2011 construction positions this 22-unit asset as relatively new for Rockaway Park, offering competitive appeal versus older local stock while entering the mid-life phase where targeted upgrades can unlock value-add upside. The neighborhood shows strong amenity access and a renter-occupied housing share that is competitive among Queens submarkets, supporting tenant depth and leasing durability. According to CRE market data from WDSuite, neighborhood occupancy sits in the upper half nationally, while elevated ownership costs in the area tend to sustain reliance on multifamily housing.

Within a 3-mile radius, recent gains in households and rising incomes align with rent growth, and projections indicate smaller average household sizes and more households over time a dynamic that can expand the renter base even if population growth slows. Investors should balance these strengths against lower school benchmarks and below-average safety percentiles by underwriting prudent operating expenses and resident-experience investments.
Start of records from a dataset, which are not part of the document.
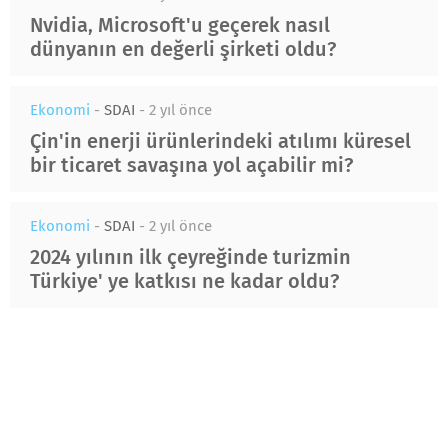
Nvidia, Microsoft'u geçerek nasıl
dünyanın en değerli şirketi oldu?
Ekonomi
-
SDAI
-
2 yıl önce
Çin'in enerji ürünlerindeki atılımı küresel
bir ticaret savaşına yol açabilir mi?
Ekonomi
-
SDAI
-
2 yıl önce
2024 yılının ilk çeyreğinde turizmin
Türkiye' ye katkısı ne kadar oldu?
  • 2011 vintage offers competitive positioning with potential mid-life capex and renovation upside.
  • Strong amenity access (parks, dining, daily needs) supports leasing and retention.
  • Renter-occupied share is competitive among 889 metro neighborhoods, indicating depth of demand.
  • Household growth and smaller sizes within 3 miles point to a broader renter pool and occupancy stability.
  • Risks: below-average safety percentiles and low school ratings warrant conservative underwriting and property-level security enhancements.